The Federal Reserve confirmed this week that it plans to continue with its stimulus plan to support the economy.  The plan includes buying back $40 billion of mortgage backed securities (MBS) a month until the job and housing markets report a consistent turnaround.  Expectations are that this plan will put downward pressure on interest rates, while also decreasing fixed mortgage rates.  Federal Reserve Chairman Ben Bernanke previously announced that under his watch, interest rates would not be moving anywhere until 2015.

But what does a buyback of MBS mean for you and your mortgage?  Securities are actually bundles of outstanding debts owned by creditors such as banks and credit bureaus.  Mortgage Securities are outstanding or default mortgages purchased through housing firms like Fannie Mae or Freddie Mac.  With the Federal Reserve purchasing some of these outstanding loans, the housing firms receive new lending capital in return.  This new money can then be used to finance new mortgage applications and expand on home sales in the housing sector.

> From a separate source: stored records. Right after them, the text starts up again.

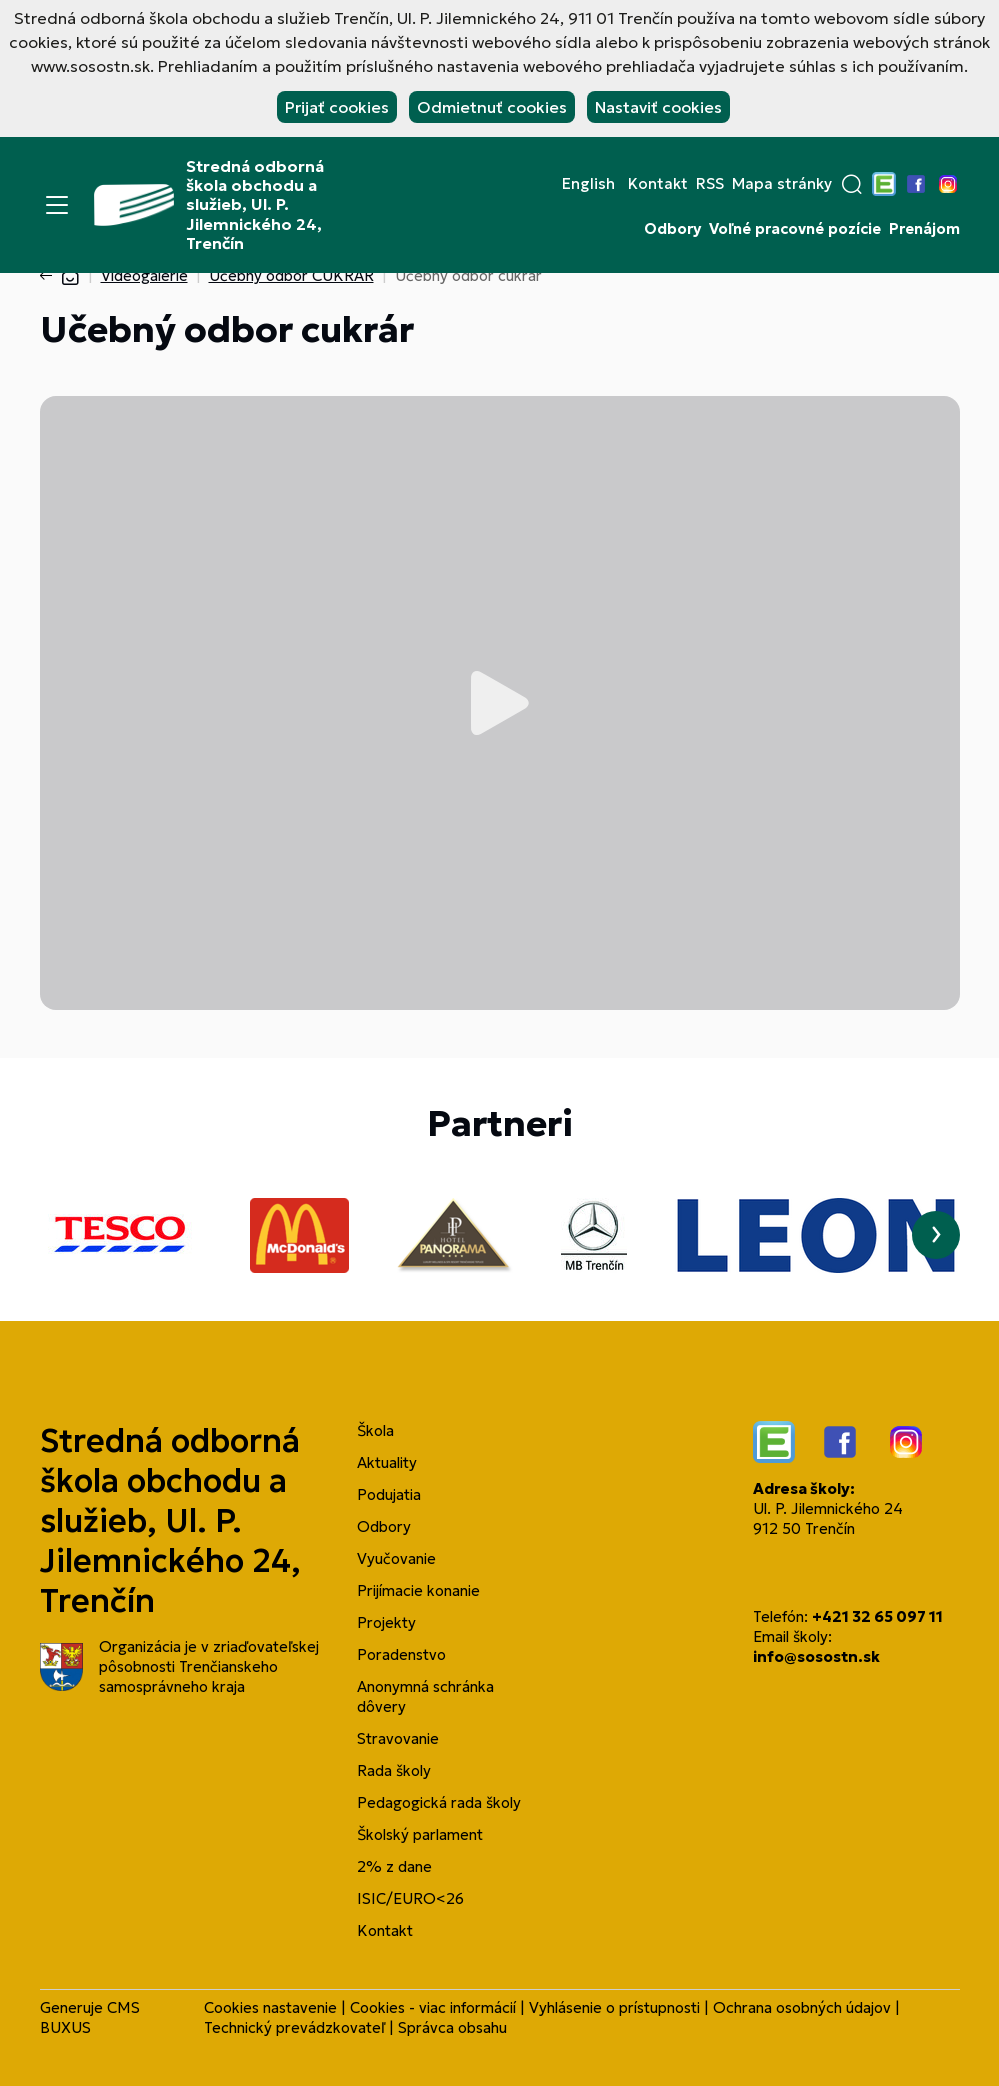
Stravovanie (398, 1738)
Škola (375, 1430)
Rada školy (394, 1770)
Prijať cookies (337, 107)
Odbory (672, 229)
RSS (710, 184)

Nancy Vanden Houten is an analyst at Stone & McCarthy Research, a global bond and economic research forum that analyzes activity in the housing market.  She says that because the housing sector has greatly contracted due to the recession, the Fed’s plan actually includes a large portion of the outstanding loans.  As a result she believes the plan to maintain low interest rates will work.  However, she also cautions that the plan will not be the entire solution to the housing market’s problems.

“Asset purchases and low rates can’t change some of the conditions that prevent borrowers from taking advantage of those rates, like tight lending standards. But some of those conditions might be improving.”

Houten says the Fed’s policies over the last few years and especially with this latest round of stimulus are related to lowering mortgage rates.  Although many potential home buyers may not be able to take advantage of these new plans due to tighter lending rules, Houten says if housing shows further signs of recovery, the plan may work.

“Along with the Fed’s commitment to remain accommodative into 2015, ongoing support for the mortgage market might produce a little more bang for the buck if other aspects of the housing market improve.”